Non, ça n’est pas l’idée. Au départ, j’ai développé la marque sur internet car je n’avais pas les moyens de faire autrement. Mais finalement, j’ai vite eu la conviction qu’il fallait garder cette façon de faire car c’est la seule manière de proposer de beaux vêtements à des prix abordables.
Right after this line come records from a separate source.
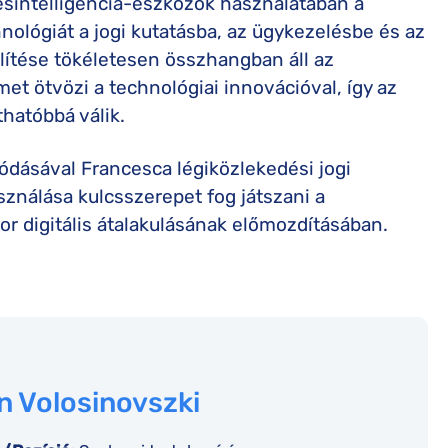
esintelligencia-eszközök használatában a
hnológiát a jogi kutatásba, az ügykezelésbe és az
lítése tökéletesen összhangban áll az
met ötvözi a technológiai innovációval, így az
thatóbbá válik.
ódásával Francesca légiközlekedési jogi
ználása kulcsszerepet fog játszani a
r digitális átalakulásának előmozdításában.
n Volosinovszki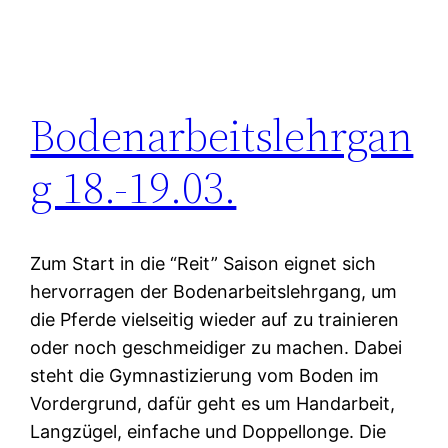
Bodenarbeitslehrgan
g 18.-19.03.
Zum Start in die “Reit” Saison eignet sich
hervorragen der Bodenarbeitslehrgang, um
die Pferde vielseitig wieder auf zu trainieren
oder noch geschmeidiger zu machen. Dabei
steht die Gymnastizierung vom Boden im
Vordergrund, dafür geht es um Handarbeit,
Langzügel, einfache und Doppellonge. Die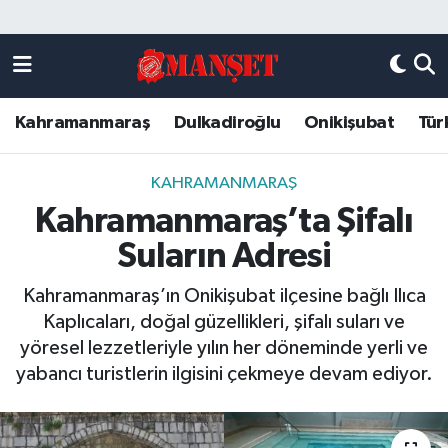
Künye
Kahramanmaraş Nöbetçi Eczaneler
Kahramanmaraş
Dulkadiroğlu
Onikişubat
Tür
DULKADİROĞLU
Kahramanmaraş Hava Durumu
KAHRAMANMARAŞ
Kahramanmaraş Trafik Yoğunluk Haritası
KAHRAMANMARAŞ
Kahramanmaraş’ta Şifalı
ONİKİŞUBAT
Süper Lig Puan Durumu ve Fikstür
Suların Adresi
ÖZEL HABER
Tüm Manşetler
Kahramanmaraş’ın Onikişubat ilçesine bağlı Ilıca
Kaplıcaları, doğal güzellikleri, şifalı suları ve
Künye
Son Dakika Haberleri
yöresel lezzetleriyle yılın her döneminde yerli ve
yabancı turistlerin ilgisini çekmeye devam ediyor.
Haber Arşivi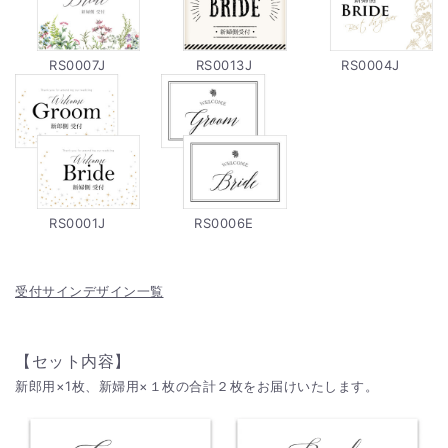
RS0007J
RS0013J
RS0004J
RS0001J
RS0006E
受付サインデザイン一覧
【セット内容】
新郎用×1枚、新婦用×１枚の合計２枚をお届けいたします。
Une fois que tu as des intermédiaires ou une boutique qui te coûte des millions rue des Francs- Bourgeois, c’est plus pareil !

Par contre, on va bientôt ouvrir un appartement Sézane où les clientes pourront venir essayer les vêtements, où on proposera des expériences un peu uniques… Je veux un lieu où l’accueil soit magique, où les gens se sentent bien, où l’on puisse transmettre un vrai état d’esprit.

C’est important de choisir quand on a la chance de pouvoir le faire.

Comment te sens-tu aujourd’hui ?

Super bien ! Je pense que je ne réalise pas vraiment qu’aujourd’hui des gens travaillent pour Sézane alors que c’est parti d’une épreuve du bac, de 2/3 sacs de vêtements… Parfois, il faut y croire et garder un côté un peu insouciant…

On a qu’une vie et elle s’arrête vraiment sans prévenir, il faut bien garder ça dans un petit coin de sa tête. C’est important de choisir quand on a la chance de pouvoir le faire.

 

www.sezane.com

Une devise : On n’a rien à perdre, il faut tenter.

Un coup de chance : Ma rencontre avec Thibault, mon mari, et celle avec Corentin.

Un allié : Mes amis, mon mari, Corentin, mon frère…

Un coup dur : La mort de mon frère.

Un conseil : S’écouter et aller au bout de ses envies.